C’est une série d’arcades sur de fines colonnes qui ornent les feuillets du Rabulensis. Cette composition est employée autant pour les personnages que pour les listes numériques qui indiquent les concordances entre les passages des évangiles de Matthieu, Marc, Luc et Jean. C’est l’évêque Eusèbe de Césarée qui a eu l’idée de placer les numéros auprès de leurs correspondants, formant ainsi ce qu’il convient d’appeler les Tables à canons, ou de concordance.

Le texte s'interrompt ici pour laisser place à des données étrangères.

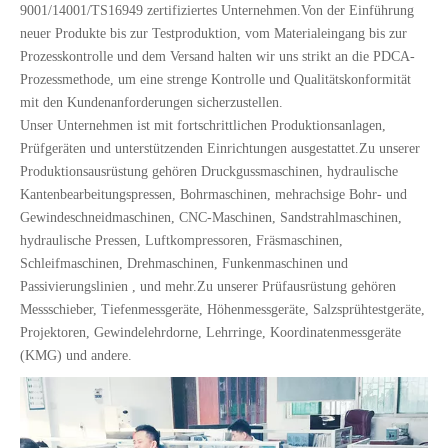
9001/14001/TS16949 zertifiziertes Unternehmen.Von der Einführung
neuer Produkte bis zur Testproduktion, vom Materialeingang bis zur
Prozesskontrolle und dem Versand halten wir uns strikt an die PDCA-
Prozessmethode, um eine strenge Kontrolle und Qualitätskonformität
mit den Kundenanforderungen sicherzustellen.
Unser Unternehmen ist mit fortschrittlichen Produktionsanlagen,
Prüfgeräten und unterstützenden Einrichtungen ausgestattet.Zu unserer
Produktionsausrüstung gehören Druckgussmaschinen, hydraulische
Kantenbearbeitungspressen, Bohrmaschinen, mehrachsige Bohr- und
Gewindeschneidmaschinen, CNC-Maschinen, Sandstrahlmaschinen,
hydraulische Pressen, Luftkompressoren, Fräsmaschinen,
Schleifmaschinen, Drehmaschinen, Funkenmaschinen und
Passivierungslinien , und mehr.Zu unserer Prüfausrüstung gehören
Messschieber, Tiefenmessgeräte, Höhenmessgeräte, Salzsprühtestgeräte,
Projektoren, Gewindelehrdorne, Lehrringe, Koordinatenmessgeräte
(KMG) und andere.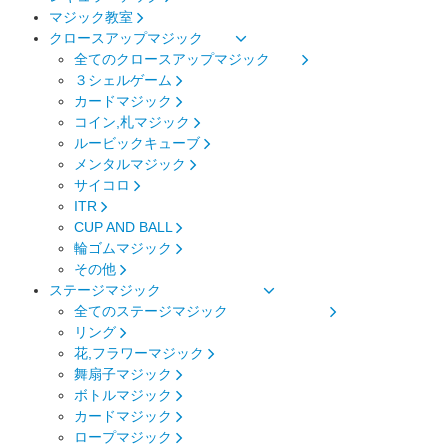
マジック教室
クロースアップマジック
全てのクロースアップマジック
３シェルゲーム
カードマジック
コイン,札マジック
ルービックキューブ
メンタルマジック
サイコロ
ITR
CUP AND BALL
輪ゴムマジック
その他
ステージマジック
全てのステージマジック
リング
花,フラワーマジック
舞扇子マジック
ボトルマジック
カードマジック
ロープマジック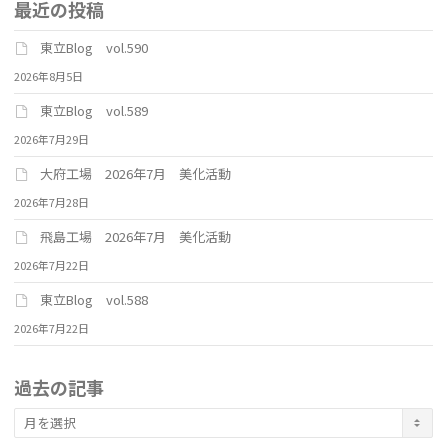
最近の投稿
東立Blog vol.590
2026年8月5日
東立Blog vol.589
2026年7月29日
大府工場 2026年7月 美化活動
2026年7月28日
飛島工場 2026年7月 美化活動
2026年7月22日
東立Blog vol.588
2026年7月22日
過去の記事
過
去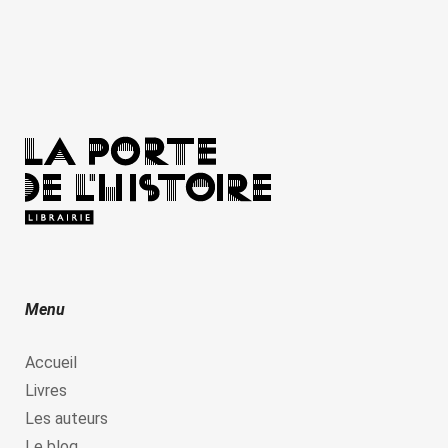
Menu
Accueil
Livres
Les auteurs
Le blog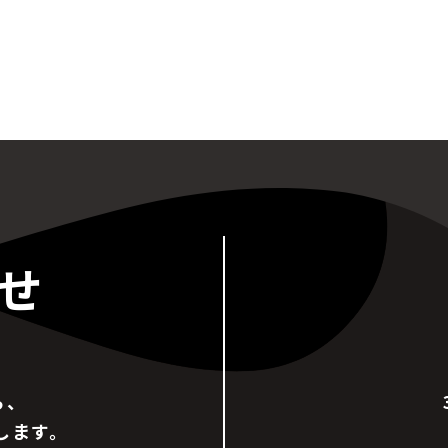
せ
ら、
します。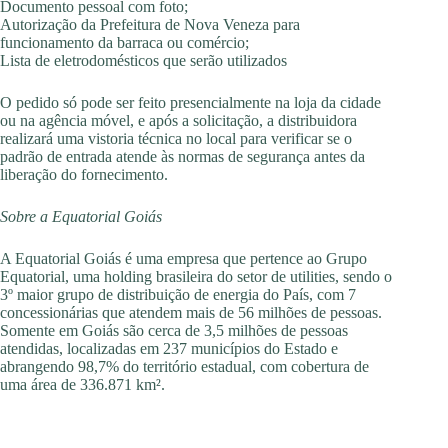
Documento pessoal com foto;
Autorização da Prefeitura de Nova Veneza para
funcionamento da barraca ou comércio;
Lista de eletrodomésticos que serão utilizados
O pedido só pode ser feito presencialmente na loja da cidade
ou na agência móvel, e após a solicitação, a distribuidora
realizará uma vistoria técnica no local para verificar se o
padrão de entrada atende às normas de segurança antes da
liberação do fornecimento.
Sobre a Equatorial Goiás
A Equatorial Goiás é uma empresa que pertence ao Grupo
Equatorial, uma holding brasileira do setor de utilities, sendo o
3º maior grupo de distribuição de energia do País, com 7
concessionárias que atendem mais de 56 milhões de pessoas.
Somente em Goiás são cerca de 3,5 milhões de pessoas
atendidas, localizadas em 237 municípios do Estado e
abrangendo 98,7% do território estadual, com cobertura de
uma área de 336.871 km².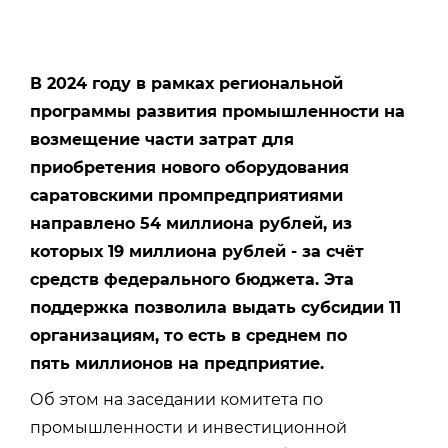
В 2024 году в рамках региональной
программы развития промышленности на
возмещение части затрат для
приобретения нового оборудования
саратовскими промпредприятиями
направлено 54 миллиона рублей, из
которых 19 миллиона рублей - за счёт
средств федерального бюджета. Эта
поддержка позволила выдать субсидии 11
организациям, то есть в среднем по
пять миллионов на предприятие.
Об этом на заседании комитета по
промышленности и инвестиционной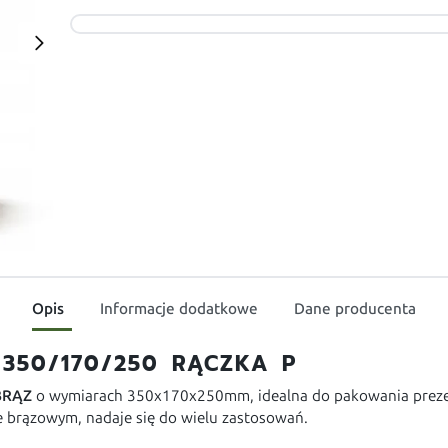
Opis
Informacje dodatkowe
Dane producenta
350/170/250 RĄCZKA P
BRĄZ
o wymiarach 350x170x250mm, idealna do pakowania preze
e brązowym, nadaje się do wielu zastosowań.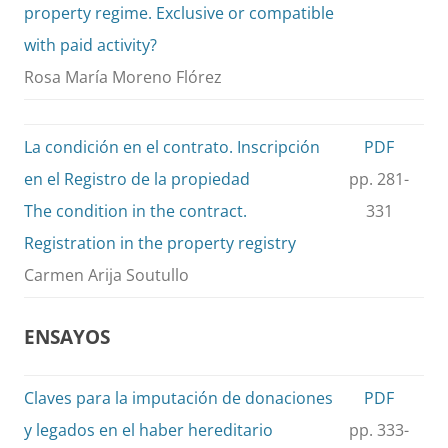
property regime. Exclusive or compatible
with paid activity?
Rosa María Moreno Flórez
La condición en el contrato. Inscripción
PDF
en el Registro de la propiedad
pp. 281-
The condition in the contract.
331
Registration in the property registry
Carmen Arija Soutullo
ENSAYOS
Claves para la imputación de donaciones
PDF
y legados en el haber hereditario
pp. 333-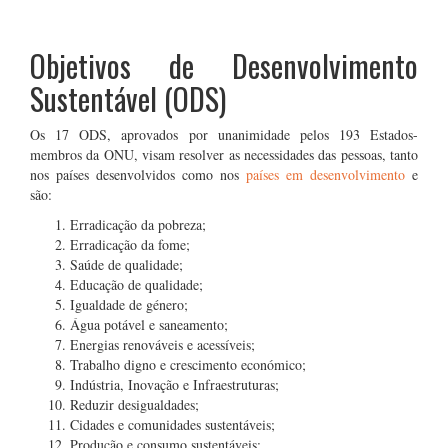
.
Objetivos de Desenvolvimento
Sustentável (ODS)
Os 17 ODS, aprovados por unanimidade pelos 193 Estados-
membros da ONU, visam resolver as necessidades das pessoas, tanto
nos países desenvolvidos como nos
países em desenvolvimento
e
são:
Erradicação da pobreza;
Erradicação da fome;
Saúde de qualidade;
Educação de qualidade;
Igualdade de género;
Água potável e saneamento;
Energias renováveis e acessíveis;
Trabalho digno e crescimento económico;
Indústria, Inovação e Infraestruturas;
Reduzir desigualdades;
Cidades e comunidades sustentáveis;
Produção e consumo sustentáveis;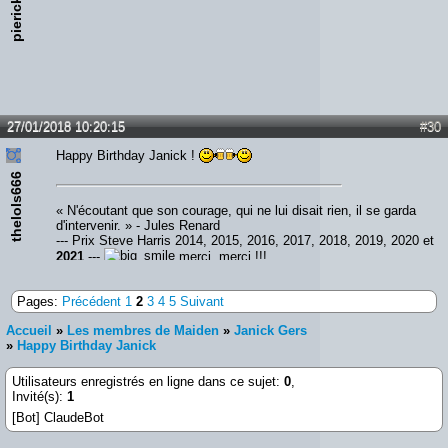
pierick
27/01/2018 10:20:15
#30
Happy Birthday Janick !
thelols666
« N'écoutant que son courage, qui ne lui disait rien, il se garda
d'intervenir. » - Jules Renard
--- Prix Steve Harris 2014, 2015, 2016, 2017, 2018, 2019, 2020 et
2021
---
merci, merci !!!
Pages:
Précédent
1
2
3
4
5
Suivant
Accueil
»
Les membres de Maiden
»
Janick Gers
»
Happy Birthday Janick
Utilisateurs enregistrés en ligne dans ce sujet:
0
,
Invité(s):
1
[Bot] ClaudeBot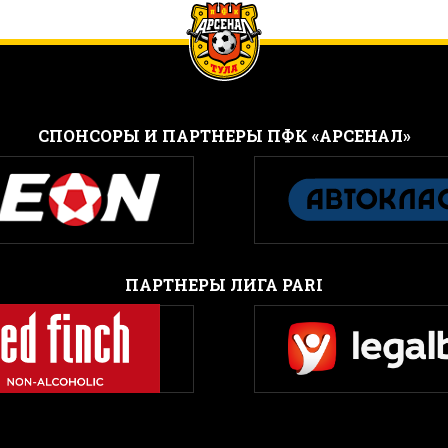
CПОНСОРЫ И ПАРТНЕРЫ ПФК «АРСЕНАЛ»
ПАРТНЕРЫ ЛИГА PARI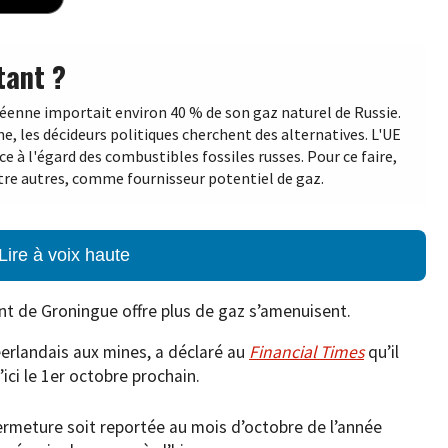
tant ?
péenne importait environ 40 % de son gaz naturel de Russie.
ne, les décideurs politiques cherchent des alternatives. L'UE
 à l'égard des combustibles fossiles russes. Pour ce faire,
ntre autres, comme fournisseur potentiel de gaz.
Lire à voix haute
t de Groningue offre plus de gaz s’amenuisent.
néerlandais aux mines, a déclaré au
Financial Times
qu’il
ici le 1er octobre prochain.
fermeture soit reportée au mois d’octobre de l’année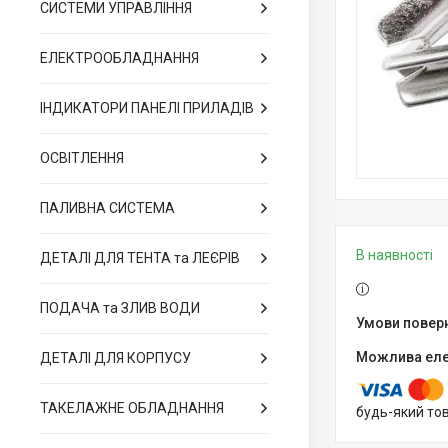
СИСТЕМИ УПРАВЛІННЯ
ЕЛЕКТРООБЛАДНАННЯ
ІНДИКАТОРИ ПАНЕЛІ ПРИЛАДІВ
ОСВІТЛЕННЯ
ПАЛИВНА СИСТЕМА
В наявності
ДЕТАЛІ ДЛЯ ТЕНТА та ЛЕЄРІВ
ПОДАЧА та ЗЛИВ ВОДИ
ДЕТАЛІ ДЛЯ КОРПУСУ
ТАКЕЛАЖНЕ ОБЛАДНАННЯ
будь-який то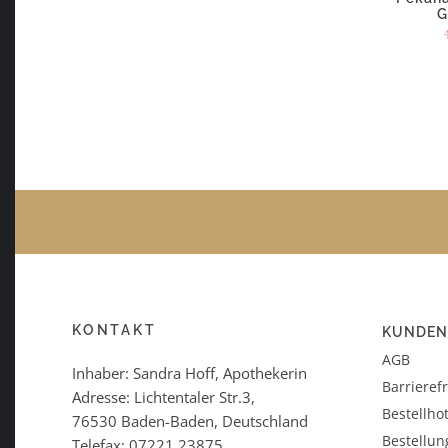
G
KONTAKT
KUNDEN
AGB
Inhaber: Sandra Hoff, Apothekerin
Barrieref
Adresse: Lichtentaler Str.3,
Bestellhot
76530 Baden-Baden, Deutschland
Bestellun
Telefax: 07221 23875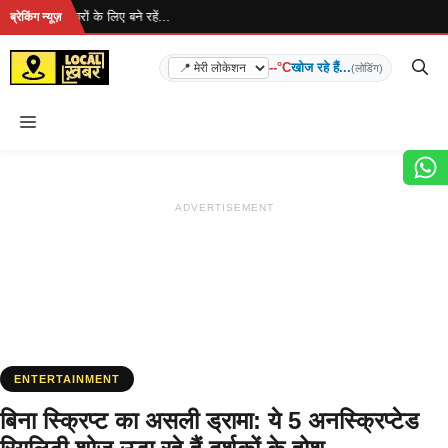
Skip
.. ताज़ा खबरों के लिए बने रहें...
ब्रेकिंग न्यूज़
to
content
--°C
खोज रहे हैं...
(लोडिंग)
Menu
ADVERTISEMENT
ENTERTAINMENT
बिना स्क्रिप्ट का असली ड्रामा: ये 5 अनस्क्रिप्टेड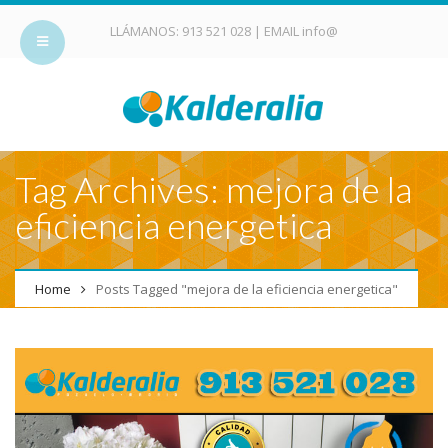
LLÁMANOS:
913 521 028
| EMAIL
info@
Tag Archives: mejora de la
eficiencia energetica
Home
Posts Tagged "mejora de la eficiencia energetica"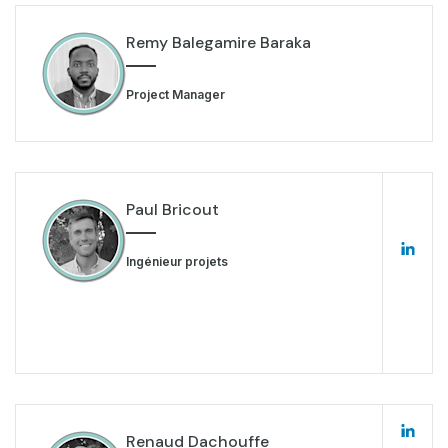
Remy Balegamire Baraka
Project Manager
Paul Bricout
Ingénieur projets
Renaud Dachouffe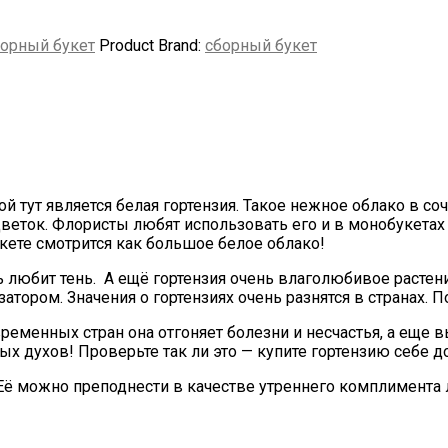
орный букет
Product Brand:
сборный букет
й тут является белая гортензия. Такое нежное облако в с
ток. Флористы любят использовать его и в монобукетах 
кете смотрится как большое белое облако!
нь любит тень. А ещё гортензия очень влаголюбивое расте
ором. Значения о гортензиях очень разнятся в странах. П
ременных стран она отгоняет болезни и несчастья, а еще в
х духов! Проверьте так ли это — купите гортензию себе д
. Её можно преподнести в качестве утреннего комплимента 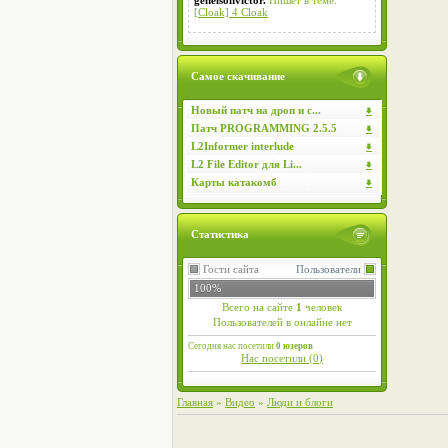
genelsonvictor.
Пишет в теме:
[Cloak] 4 Cloak
Самое скачивание
Новый патч на дроп и с...
Патч PROGRAMMING 2.5.5
L2Informer interlude
L2 File Editor для Li...
Карты катакомб
Статистика
Гости сайта
Пользователи
100%
Всего на сайте
1
человек
Пользователей в онлайне нет
Сегодня нас посетили
0 юзеров
Нас посетили (
0
)
Главная
»
Видео
»
Люди и блоги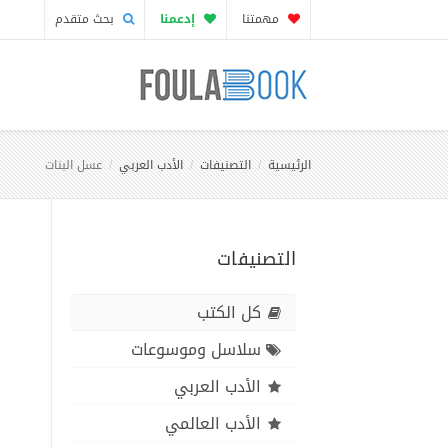
مهمتنا
إدعمنا
بحث متقدم
الرئيسية
التصنيفات
الأدب العربي
عسل البنات
التصنيفات
كل الكتب
سلاسل وموسوعات
الأدب العربي
الأدب العالمي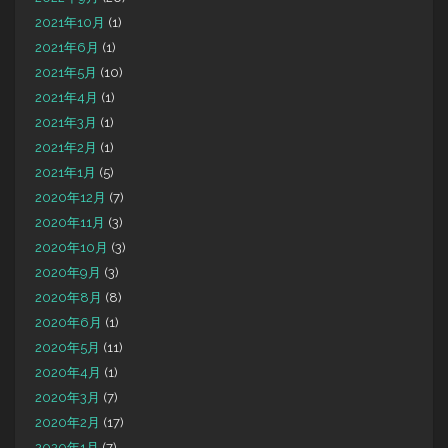
2021年10月
(1)
2021年6月
(1)
2021年5月
(10)
2021年4月
(1)
2021年3月
(1)
2021年2月
(1)
2021年1月
(5)
2020年12月
(7)
2020年11月
(3)
2020年10月
(3)
2020年9月
(3)
2020年8月
(8)
2020年6月
(1)
2020年5月
(11)
2020年4月
(1)
2020年3月
(7)
2020年2月
(17)
2020年1月
(7)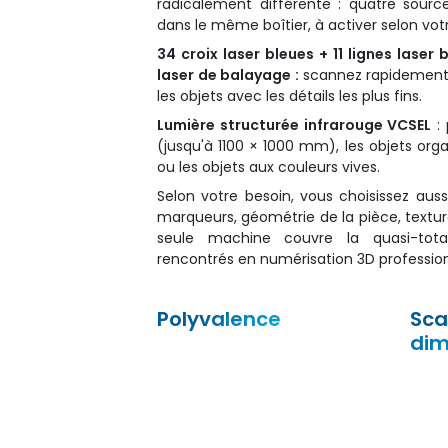
radicalement différente : quatre sour
dans le même boîtier, à activer selon votr
34 croix laser bleues + 11 lignes laser b
laser de balayage :
scannez rapidement
les objets avec les détails les plus fins.
Lumière structurée infrarouge VCSEL
: 
(jusqu'à 1100 × 1000 mm), les objets org
ou les objets aux couleurs vives.
Selon votre besoin, vous choisissez auss
marqueurs, géométrie de la pièce, textur
seule machine couvre la quasi-tota
rencontrés en numérisation 3D profession
Polyvalence
Sca
dim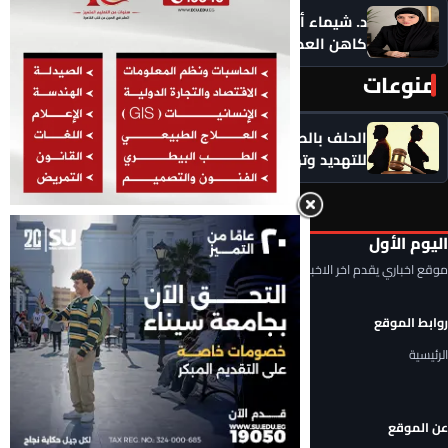
د. شيماء أحمدين تكتب .. حين يصبح الذكاء الاصطناعي
كاهن العصر: هل نستبدل التأمل بالاستهلاك؟
منوعات
المزيد ‹
الحلف بالطلاق عادة سيئة.. لا تجعلوا الطلاق سلاحًا
للتهديد وتهديدًا لاستقرار الأسرة
اليوم الأول
موقع اخباري يقدم اخر الاخبار المحلية والعربية والعالمية
روابط الموقع
الرئيسية
عن الموقع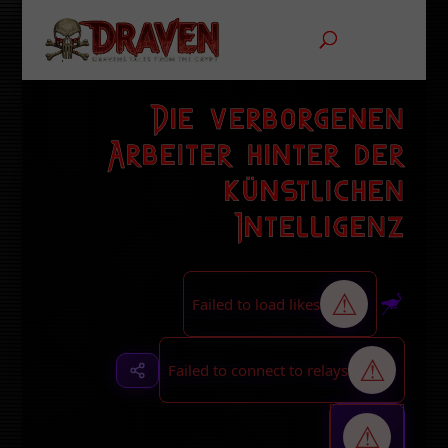
Die verborgenen
Arbeiter hinter der
künstlichen
Intelligenz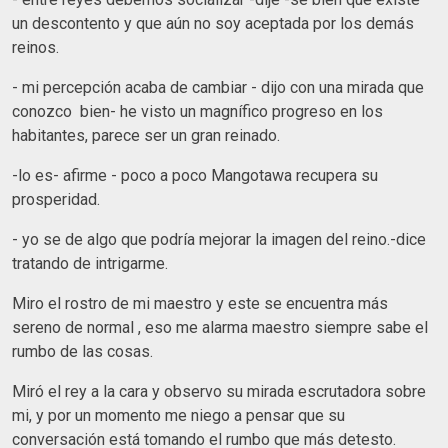
un descontento y que aún no soy aceptada por los demás
reinos.
- mi percepción acaba de cambiar - dijo con una mirada que
conozco bien- he visto un magnífico progreso en los
habitantes, parece ser un gran reinado.
-lo es- afirme - poco a poco Mangotawa recupera su
prosperidad.
- yo se de algo que podría mejorar la imagen del reino.-dice
tratando de intrigarme.
Miro el rostro de mi maestro y este se encuentra más
sereno de normal , eso me alarma maestro siempre sabe el
rumbo de las cosas.
Miró el rey a la cara y observo su mirada escrutadora sobre
mi, y por un momento me niego a pensar que su
conversación está tomando el rumbo que más detesto.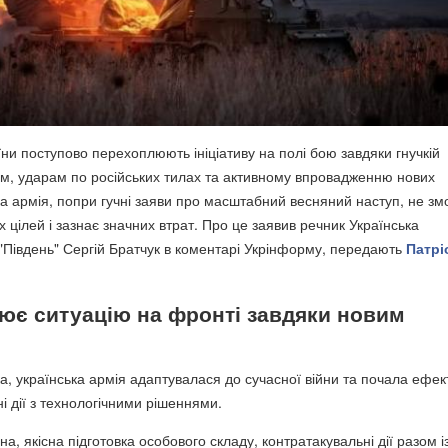
ни поступово перехоплюють ініціативу на полі бою завдяки гнучкій
ам, ударам по російських тилах та активному впровадженню нових
ка армія, попри гучні заяви про масштабний весняний наступ, не зм
 цілей і зазнає значних втрат. Про це заявив речник Українська
"Південь" Сергій Братчук в коментарі Укрінформу, передають
Патрі
нює ситуацію на фронті завдяки новим
а, українська армія адаптувалася до сучасної війни та почала ефе
і дії з технологічними рішеннями.
а, якісна підготовка особового складу, контратакувальні дії разом і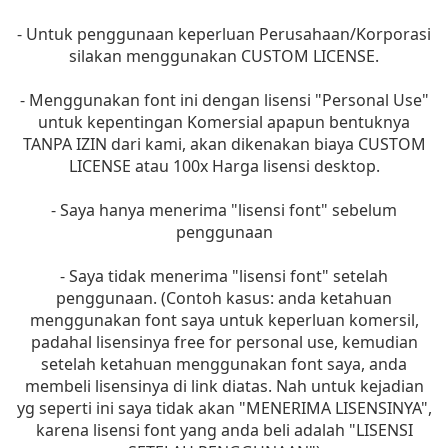
- Untuk penggunaan keperluan Perusahaan/Korporasi
silakan menggunakan CUSTOM LICENSE.
- Menggunakan font ini dengan lisensi "Personal Use"
untuk kepentingan Komersial apapun bentuknya
TANPA IZIN dari kami, akan dikenakan biaya CUSTOM
LICENSE atau 100x Harga lisensi desktop.
- Saya hanya menerima "lisensi font" sebelum
penggunaan
- Saya tidak menerima "lisensi font" setelah
penggunaan. (Contoh kasus: anda ketahuan
menggunakan font saya untuk keperluan komersil,
padahal lisensinya free for personal use, kemudian
setelah ketahuan menggunakan font saya, anda
membeli lisensinya di link diatas. Nah untuk kejadian
yg seperti ini saya tidak akan "MENERIMA LISENSINYA",
karena lisensi font yang anda beli adalah "LISENSI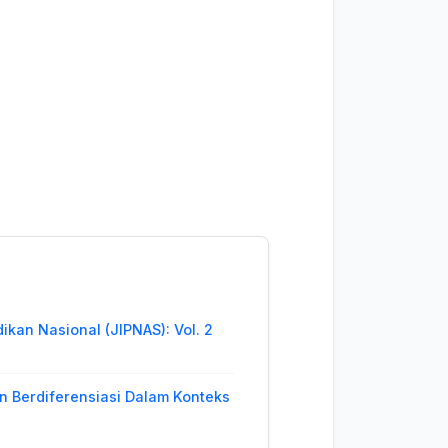
ikan Nasional (JIPNAS): Vol. 2
an Berdiferensiasi Dalam Konteks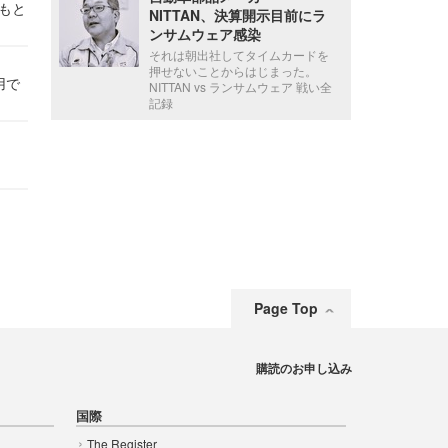
かもと
NITTAN、決算開示目前にラ
件
ンサムウェア感染
それは朝出社してタイムカードを
押せないことからはじまった。
用で
NITTAN vs ランサムウェア 戦い全
記録
Page Top
購読のお申し込み
国際
The Register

Pour les récits qui ne se retrouvent que chez deux évangélistes, nous obtenons une composition à deux arcades, alors que là où l’événement est relaté par tous les évangélistes, nous assistons à un dessin à quatre arcades. La correspondance la plus courante concerne cependant trois évangélistes et donne lieu à la triple baie qu’Étienne Évode Assémani et le Collège maronite de Rome ramèneront à la lumière au XVIIIe siècle, engendrant une influence artistique qui se manifestera plus tard dans l’architecture libanaise.

La symbolique de ces arcades acquiert une dimension particulière dans les compositions figuratives. Les personnages sont ainsi isolés dans ce modèle architectural qui les place dans un espace intemporel merveilleusement décrit par Jules Leroy dans son ouvrage les Manuscrits syriaques à peintures, publié par l'Institut français d'archéologie de Beyrouth. Pour Leroy, la sacralité abritée par l’arcade, et qui imprègne “l'homme d'une dignité nouvelle en le situant dans une aire à part qui le dégage de celle du commun des mortels, justifie l'utilisation qui en est faite dans les Canons pour marquer l'excellence du texte sacré, auquel ils servent de portique solennel”.     

Ce mode de représentation, qui embrasse autant les portraits que les listes numériques des Canons, deviendra le stéréotype pour les mosaïques, les fresques, les manuscrits et les icônes. Nous le retrouvons encore de nos jours dans les fresques des absides maronites traditionnelles et modernes.